Work item:
Return each line of the entries that mentions the word "Filter".

___ Provided material ___

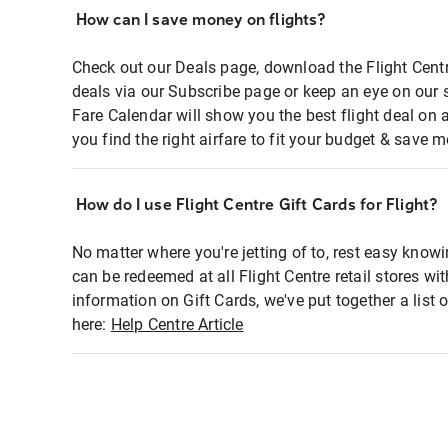
How can I save money on flights?
Check out our Deals page, download the Flight Centr
deals via our Subscribe page or keep an eye on our 
Fare Calendar will show you the best flight deal on 
you find the right airfare to fit your budget & save m
How do I use Flight Centre Gift Cards for Flight?
No matter where you're jetting of to, rest easy knowi
can be redeemed at all Flight Centre retail stores wi
information on Gift Cards, we've put together a lis
here:
Help Centre Article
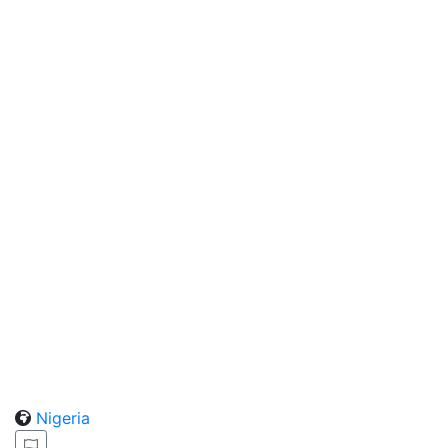
Nigeria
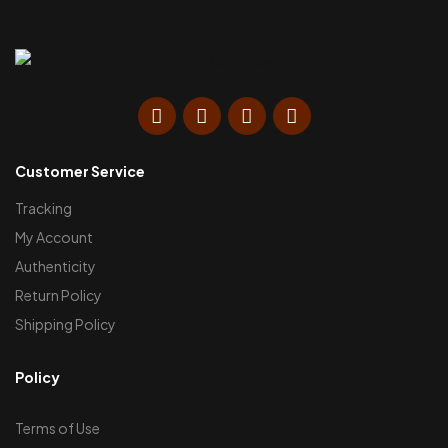
Customer Service
Tracking
My Account
Authenticity
Return Policy
Shipping Policy
Policy
Terms of Use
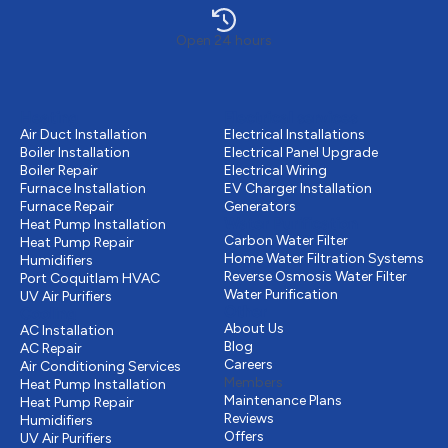
Open 24 hours
Heating
Electrical services
Air Duct Installation
Electrical Installations
Boiler Installation
Electrical Panel Upgrade
Boiler Repair
Electrical Wiring
Furnace Installation
EV Charger Installation
Furnace Repair
Generators
Water Purification
Heat Pump Installation
Carbon Water Filter
Heat Pump Repair
Home Water Filtration Systems
Humidifiers
Reverse Osmosis Water Filter
Port Coquitlam
HVAC
Water Purification
UV Air Purifiers
Other
Cooling
About Us
AC Installation
Blog
AC Repair
Careers
Air Conditioning Services
Members
Heat Pump Installation
Maintenance Plans
Heat Pump Repair
Reviews
Humidifiers
Offers
UV Air Purifiers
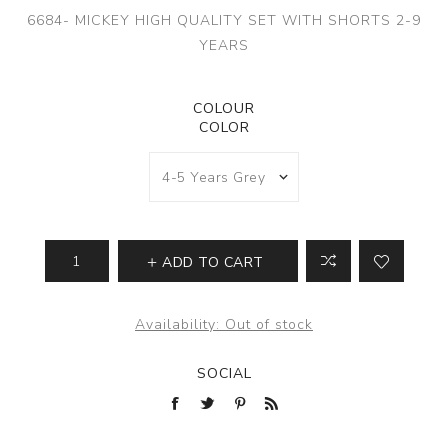
6684- MICKEY HIGH QUALITY SET WITH SHORTS 2-9
YEARS
COLOUR
COLOR
ADD TO CART
Availability:
Out of stock
SOCIAL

___

Response for this exercise:
Carbon Water Filter
Reverse Osmosis Water Filter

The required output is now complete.